Slashdot Mirror


Millions of Pages Google Hijacked using ODP Feed

The Real Nick W writes "Threadwatch reports that millions of pages are being Google Hijacked using the 302 redirect exploit and the ODP's RDF dump. The problem has been around for a couple of years and is just recently starting to make major headlines. By using the Open Directory's data dump of around 4 million sites, and 302'ing each of those sites, the havoc being wreaked on the Google database could have catastrophic effects for both Google and the websites involved."

8 of 427 comments (clear)

  1. Easy to prosecute, hmmm? by r00t · · Score: 4, Interesting

    Google has the records, and probably the original
    site exists with behavior dependent on browser name
    being GoogleBot or not. The replacement site will
    generally have some way of making money, which can
    be tracked via financial transactions.

  2. 301 redirects by Anonymous Coward · · Score: 3, Interesting

    A few months ago, I rearranged my website. To make sure people could still find things, I put 301 redirects on all the old pages that I moved.

    I noticed in my logs that search engines have repeatedly requested the 301 pages, but often don't follow the links to the new pages. And when searched with google, the pages still show up with the old urls. Should I be using 302 redirects instead?

  3. Not a surprise by faust2097 · · Score: 4, Interesting

    For at least the last 18-24 months it's been increasingly difficult to find non-spam/redirect/affiliate program links for a search on any popular consumer product on Google. Maybe they have too much faith in their current PageRank and think it needs to be tweaked instead of overhauled. Maybe they think they have enough momentum and don't care. They certainly should have the talent and resources to do something about this and it's kind of sad that they haven't. I predict we'll see another whizzy side project in a few months instead.

    The thing is that all they have to do is keep it just good enough that people won't leave. Remember, AdWords is Google's product, everything else [gmail, orkut, etc] they've got is just a way to show you those ads. Google's success is entirely because they had clearly better search results than anyone else. If another company can clearly best them then Google may be in trouble.
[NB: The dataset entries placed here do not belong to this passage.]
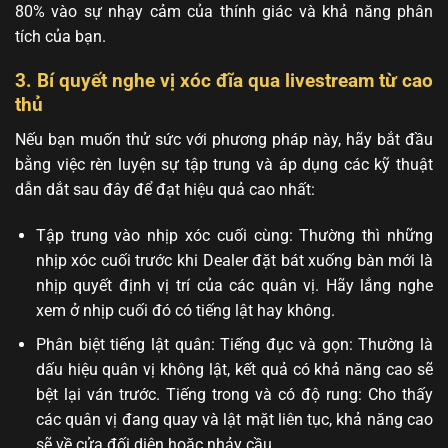
80% vào sự nhạy cảm của thính giác và khả năng phân
tích của bạn.
3. Bí quyết nghe vị xóc đĩa qua livestream từ cao
thủ
Nếu bạn muốn thử sức với phương pháp này, hãy bắt đầu
bằng việc rèn luyện sự tập trung và áp dụng các kỹ thuật
dẫn dắt sau đây để đạt hiệu quả cao nhất:
Tập trung vào nhịp xóc cuối cùng: Thường thì những
nhịp xóc cuối trước khi Dealer đặt bát xuống bàn mới là
nhịp quyết định vị trí của các quân vị. Hãy lắng nghe
xem ở nhịp cuối đó có tiếng lật hay không.
Phân biệt tiếng lật quân: Tiếng đục và gọn: Thường là
dấu hiệu quân vị không lật, kết quả có khả năng cao sẽ
bệt lại ván trước. Tiếng trong và có độ rung: Cho thấy
các quân vị đang quay và lật mặt liên tục, khả năng cao
sẽ về cửa đối diện hoặc nhảy cầu.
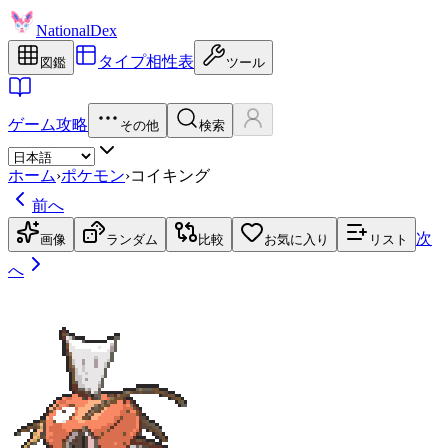
NationalDex
タイプ相性表
図鑑
ツール
ゲーム攻略
その他
検索
ホーム
›
ポケモン
›
コイキング
前へ
次
画像
ランダム
比較
お気に入り
リスト
へ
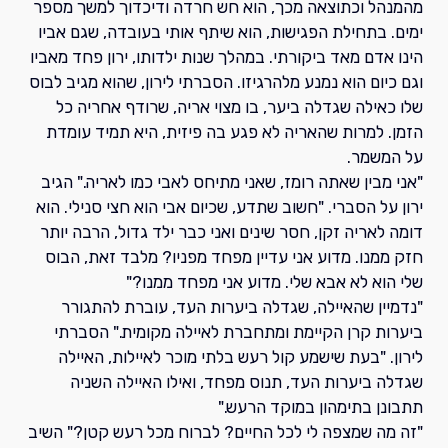
מהמנהל וכתוצאה מכך, הוא חש חרדה ודיכדוך למשך מספר
ימים. בתחילת הפגישות, הוא שיתף אותי בעובדה, שגם אביו
הינו אדם מאד ביקורתי. במהלך שנות ילדותו, ירון פחד מאביו
וגם כיום הוא נמנע מלהרגיזו. הסברתי לירון, שהוא מגיב לבוס
שלו כאילה שגדלה ביער, בו מצוי אריה, שרודף אחריה כל
הזמן. למרות שהאריה לא פגע בה פיזית, היא תמיד עומדת
על המשמר.
"אני מבין שאתה רומז, שאני מתיחס לאבי כמו לאריה." הגיב
ירון על הסברי. "חשוב שתדע, שכיום אבי הוא חצי סנילי. הוא
דומה לאריה זקן, חסר שינים ואני כבר ילד גדול, הרבה יותר
חזק ממנו. מדוע אני עדיין מפחד מפניו? מלבד זאת, הבוס
שלי הוא לא אבא שלי. מדוע אני מפחד ממנו?"
"נדמיין שהאיילה, שגדלה ביערות העד, עוברת להתגורר
ביערות קרן הקיימת ומתחברת לאיילה מקומית." הסברתי
לירון. "בעת שישמע קול רעש בלתי מוכר לאיילות, האיילה
שגדלה ביערות העד, תנוס מפחד, ואילו האיילה השניה
תתבונן בתימהון במוקד הרעש."
"זה מה שמצפה לי לכל החיים? לברוח מכל רעש קטן?" השיב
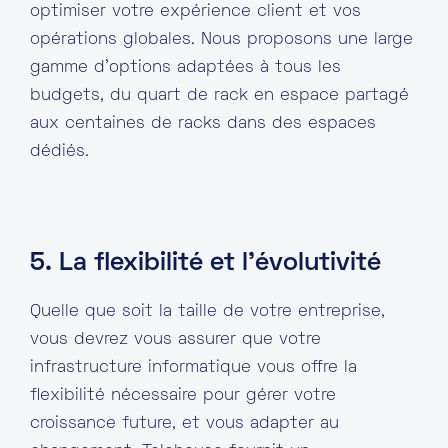
optimiser votre expérience client et vos
opérations globales. Nous proposons une large
gamme d’options adaptées à tous les
budgets, du quart de rack en espace partagé
aux centaines de racks dans des espaces
dédiés.
5. La flexibilité et l’évolutivité
Quelle que soit la taille de votre entreprise,
vous devrez vous assurer que votre
infrastructure informatique vous offre la
flexibilité nécessaire pour gérer votre
croissance future, et vous adapter au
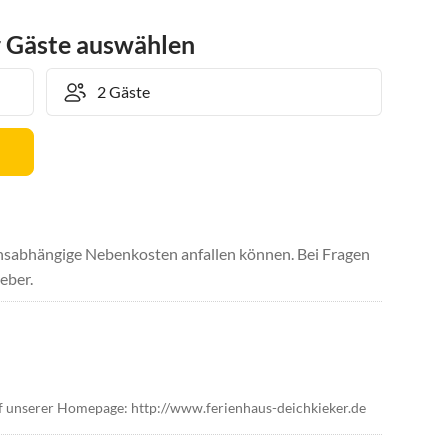
r Gäste auswählen
uchsabhängige Nebenkosten anfallen können. Bei Fragen
eber.
uf unserer Homepage: http://www.ferienhaus-deichkieker.de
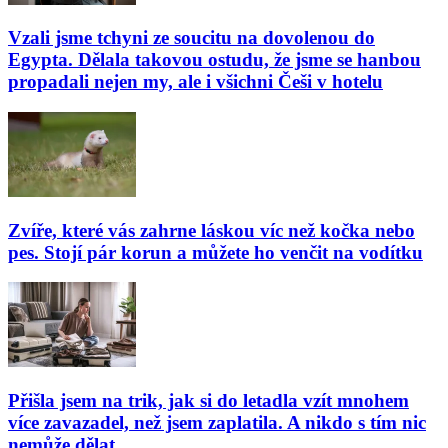
Vzali jsme tchyni ze soucitu na dovolenou do
Egypta. Dělala takovou ostudu, že jsme se hanbou
propadali nejen my, ale i všichni Češi v hotelu
Zvíře, které vás zahrne láskou víc než kočka nebo
pes. Stojí pár korun a můžete ho venčit na vodítku
Přišla jsem na trik, jak si do letadla vzít mnohem
více zavazadel, než jsem zaplatila. A nikdo s tím nic
nemůže dělat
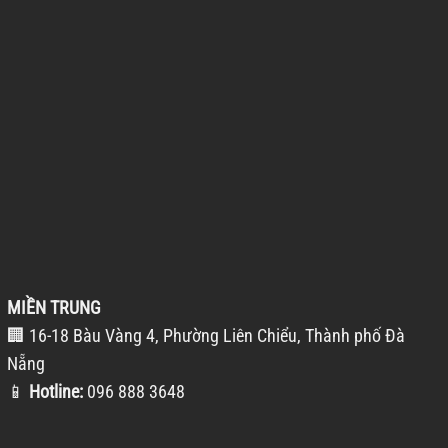
MIỀN TRUNG
🏢 16-18 Bàu Vàng 4, Phường Liên Chiểu, Thành phố Đà
Nẵng
📱
Hotline:
096 888 3648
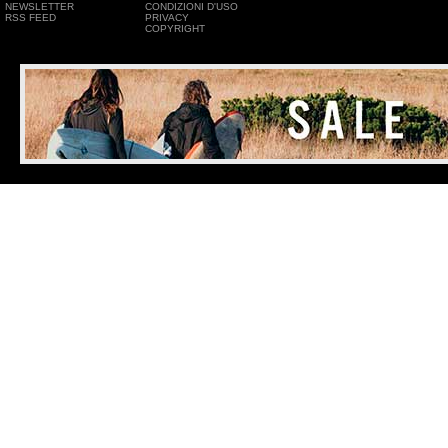
NEWSLETTER
CONDIZIONI D'USO
RSS FEED
PRIVACY
COPYRIGHT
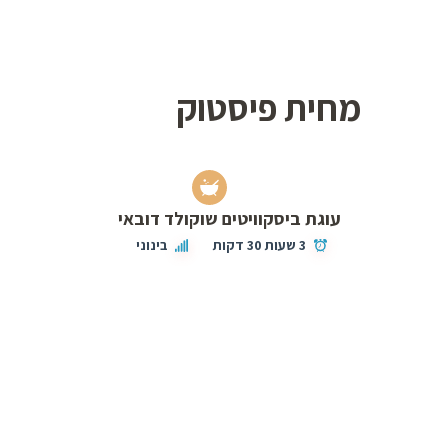
מחית פיסטוק
עוגת ביסקוויטים שוקולד דובאי
3 שעות 30 דקות
בינוני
  4. My site is affected by barcodez · · Score: 4, Interesting

    My site the humor archives has been affected by this. I can tell because if you do the following search you can see a bunch of sites that are/were 302ing to my domain. I'm pretty pissed off and I seriously hope Google act soon to rectify the matter.

    --

    ----
  5. Re:Ugh. This is so not true. by metamatic · · Score: 4, Interesting

    Frankly, I'd like to see Google start blocking content-free traffic-boosting sites from the page results entirely.

    Google has login accounts, so let logged-in users have a link saying "report spam site". Track who files the most reliable reports, and if a few of those people all agree that a site is spam, nuke its pagerank.

    See how OpenRatings does reliability calculations for more info. Or buy them :-)

    --
    GCHQ Quantum Insert installed. If only our tongues were made of glass, how much more careful we would be when we speak
  6. Doesn't effect Yahoo by X · · Score: 4, Interesting

    I'm surprised nobody has mentioned that Yahoo has already closed the 302 hole.

    --
    sigs are a waste of space
  7. clsc.net seems to be down... by luap2000 · · Score: 4, Interesting

    here's my write-up on the problem from early February called Google and the Mysterious Case of the 1969 Pagejackers. the problem has been around for a long, long time.

    personally, i'm ready to give up google maps or something else (autolink?) if they would 'fix' this or at least be more transparent about what's going on. ;)

    btw, the word on the net is that the googleguy posting here isn't the real one. anybody have details on this?

    -kpaul

  8. Re:302 by Ryan+Stortz · · Score: 4, Interesting

    I think a resonable solution to this would be for Google to send a second spider to the site for every 302 Redirect they find, with a user-agent indicating its IE or any other browser. Then compare the data.

    Although, they could probably still figure out it's google by their IP, but it's a step in the right direction.

    --
    Bugs are just features that have been fixed.